Legal experts urge caution as the government proposes new police powers for dark web takedowns, social media takeovers. Australian privacy, legal, and digital rights organisations have just weeks to comment on proposed federal legislation that would, among other things, let federal investigators take over suspects’ social media accounts as part of investigations into cybercriminal activity on the dark web.
Introduced last month by Home Affairs Minister Peter Dutton, the proposed Surveillance Legislation Amendment (Identify and Disrupt) Bill 2020 (I&D Bill) introduces three new warrants designed to help Australian Federal Police (AFP) and Australian Criminal Intelligence Commission (ACIC) investigators to investigate and disrupt malicious online cybercriminal campaigns.
What the new warrants would allow
The new types of warrants outlined by the Department of Home Affairs include the data disruption warrant allowing investigators to access computers and “perform disruption activities [such as modifying, adding, copying, or deleting data on remote systems] for the purpose of frustrating the commission of criminal activity”.
The network activity warrant would allow AFP and ACIC officers to “collect intelligence” about criminal networks operating online, while the account takeover warrant would allow investigators to take over a person’s online account “for the purpose of gathering evidence of criminal activity”.
The new legislation, the government’s explanatory memorandum says, “addresses gaps in the legislative framework to better enable the AFP and the ACIC to collect intelligence, conduct investigations, [and] disrupt and prosecute the most serious of crimes” such as child abuse and exploitation, terrorism, and drug and human trafficking.
Although existing electronic surveillance powers are “useful for revealing many aspects of online criminality”, the memorandum says, they “are not suitably adapted to identifying and disrupting targets where those targets are actively seeking to obscure their identity and the scope of their activities.”
“On the dark web, criminals carry out their activities with a lower risk of identification and apprehension,” the memorandum says, noting that “many anonymising technologies and criminal methodologies can be combined for cumulative effect. … It is technically difficult, and time- and resource-intensive, for law enforcement to take effective action. … Without the critical first step of being able to identify potential offenders, investigations into serious and organised criminality can fall at the first hurdle.”
Australia’s increasingly intrusive laws raise concerns
Australian authorities have long invoked the spectre of online child abuse to justify increasingly intrusive laws in areas such as telecommunications data retention and the mandatory decryption of encrypted communications, as embodied in the troubled Telecommunications Legislation Amendment (Assistance and Access) (TOLA) Act 2018.
Between July 2018 and September 2020, Dutton said in his speech introducing the legislation, AFP investigations have led to 302 arrests and the removal of 229 children—including 113 in Australia and 116 overseas—from harm.
Despite this, the government’s Australian Centre to Counter Child Exploitation (ACCCE)—which has intercepted more than 250,000 child abuse files in the previous 12 months—had noted a 163% year-on-year increase in downloads of child-abuse material from dark websites during the June 2020 quarter.

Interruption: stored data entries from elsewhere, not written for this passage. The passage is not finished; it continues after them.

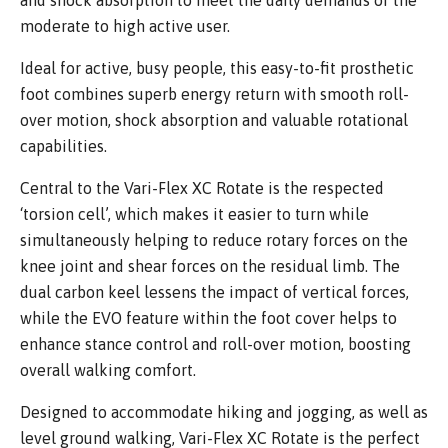
and shock absorption to meet the daily demands of the
moderate to high active user.
Ideal for active, busy people, this easy-to-fit prosthetic
foot combines superb energy return with smooth roll-
over motion, shock absorption and valuable rotational
capabilities.
Central to the Vari-Flex XC Rotate is the respected
‘torsion cell’, which makes it easier to turn while
simultaneously helping to reduce rotary forces on the
knee joint and shear forces on the residual limb. The
dual carbon keel lessens the impact of vertical forces,
while the EVO feature within the foot cover helps to
enhance stance control and roll-over motion, boosting
overall walking comfort.
Designed to accommodate hiking and jogging, as well as
level ground walking, Vari-Flex XC Rotate is the perfect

The AFP received 17,905 reports of child exploitation in 2018, with each potentially containing hundreds or thousands of images and videos.
“This bill will allow the AFP and ACIC to shine a light into the darkest recesses of the online world and hold those hiding there to account”, Dutton said.
Observers were quick to call for caution around the new legislation’s operation, with the Law Council of Australia warning that the “extraordinary” proposed powers provided unprecedented powers for authorities “to engage in offensive cyberactivities and online account takeovers.”
Law Council president Pauline Wright called for close examination of the stated operational case, criteria, thresholds, and process for issuance of warrants, and called for arrangements for independent oversight and review. “There must not be any repetition of the regrettable circumstances that led to the rushed passage of the TOLA,” she said, “where multiple post-enactment reviews of that legislation identified a need for major amendments to fix numerous, serious defects.”
An analysis by law firm Herbert Smith Freehills noted that Australia’s “complex web of overlapping regulations” was due for an overhaul in the wake of the recent Richardson Report, which concluded that the “undue complexity, and lack of inbuilt transparency and oversight” meant Australia’s intelligence-gathering legislation should be thrown out and completely rewritten.
“Even if the Surveillance Bill passes Parliament in its current form, it is likely that this will be further captured and refined as part of these reform processes,” the firm’s analysis noted. “This would be cause for significant concern amongst industry participants, and reinforces the need to engage consistently with the government consultation process in the coming years to ensure that the electronic surveillance legislation in Australia is appropriate, internally consistent and coherent, and adapted to the risks that it seeks to address.”
Submissions to the enquiry are due by 12 February, with Dutton asking the Parliamentary Joint Committee on Intelligence and Security to deliver its report by early March.